(Saved entries):

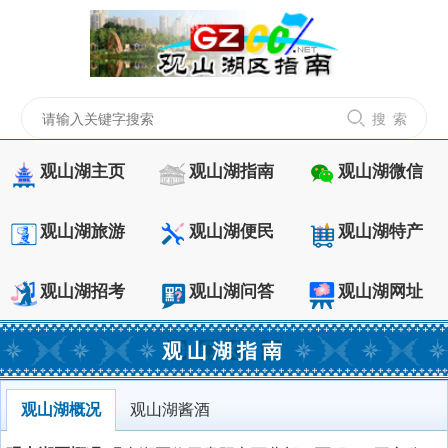
搜 索
观山湖主页
观山湖指南
观山湖微信
观山湖旅游
观山湖便民
观山湖特产
观山湖招考
观山湖问答
观山湖网址
观山湖指南
观山湖概况
观山湖酱酒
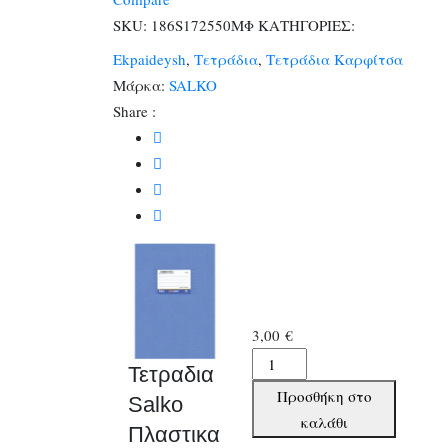
Φ.50
SKU:
186S172550ΜΦ
ΚΑΤΗΓΟΡΙΕΣ:
Μφ
Ekpaideysh
,
Τετράδια
,
Τετράδια Καρφίτσα
(1210)
Μάρκα:
SALKO
ποσότητα
Share :
3,00
€
Τετραδια
Τετραδια
Salko
Προσθήκη στο
Salko
Πλαστικα
καλάθι
Πλαστικα
17χ25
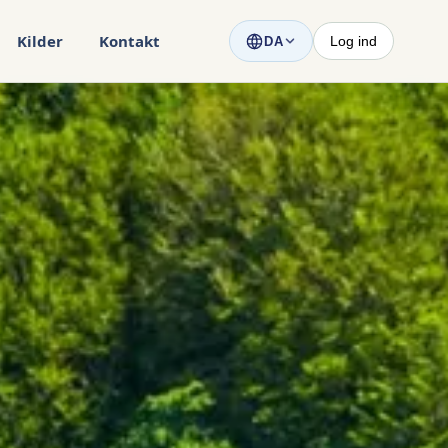
Kilder
Kontakt
Log ind
DA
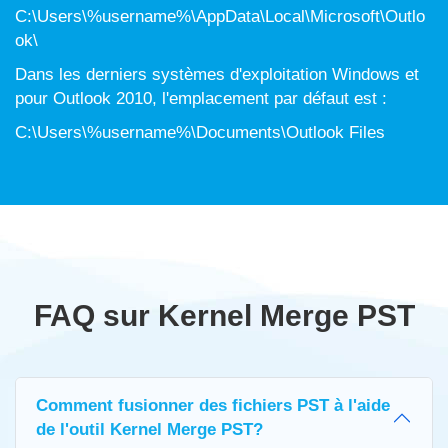
C:\Users\%username%\AppData\Local\Microsoft\Outlo
ok\
Dans les derniers systèmes d'exploitation Windows et
pour Outlook 2010, l'emplacement par défaut est :
C:\Users\%username%\Documents\Outlook Files
FAQ sur Kernel Merge PST
Comment fusionner des fichiers PST à l'aide
de l'outil Kernel Merge PST?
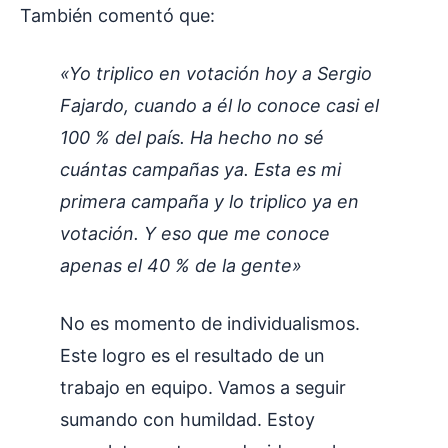
También comentó que:
«Yo triplico en votación hoy a Sergio
Fajardo, cuando a él lo conoce casi el
100 % del país. Ha hecho no sé
cuántas campañas ya. Esta es mi
primera campaña y lo triplico ya en
votación. Y eso que me conoce
apenas el 40 % de la gente»
No es momento de individualismos.
Este logro es el resultado de un
trabajo en equipo. Vamos a seguir
sumando con humildad. Estoy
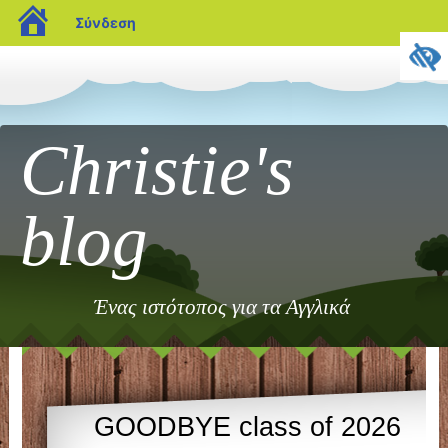
blogs.sch.gr
Σύνδεση
Christie's
blog
Ένας ιστότοπος για τα Αγγλικά
GOODBYE class of 2026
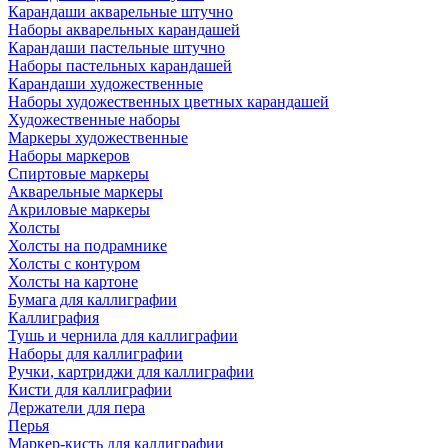
Карандаши акварельные штучно
Наборы акварельных карандашей
Карандаши пастельные штучно
Наборы пастельных карандашей
Карандаши художественные
Наборы художественных цветных карандашей
Художественные наборы
Маркеры художественные
Наборы маркеров
Спиртовые маркеры
Акварельные маркеры
Акриловые маркеры
Холсты
Холсты на подрамнике
Холсты с контуром
Холсты на картоне
Бумага для каллиграфии
Каллиграфия
Тушь и чернила для каллиграфии
Наборы для каллиграфии
Ручки, картриджи для каллиграфии
Кисти для каллиграфии
Держатели для пера
Перья
Маркер-кисть для каллиграфии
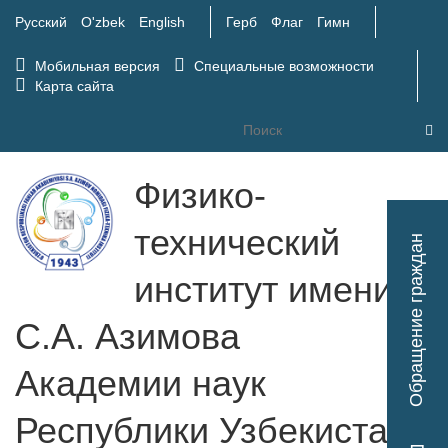
Русский
O'zbek
English
Герб
Флаг
Гимн
Мобильная версия
Специальные возможности
Карта сайта
Физико-
Tog
технический
Обращение граждан
nav
институт имени
С.А. Азимова
Академии наук
Республики Узбекистан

(BRIEF): Scan the records above for the string "conoce", and copy every line where it turns up.

(ANSWER SECTION):
Fajardo, cuando a él lo conoce casi el
votación. Y eso que me conoce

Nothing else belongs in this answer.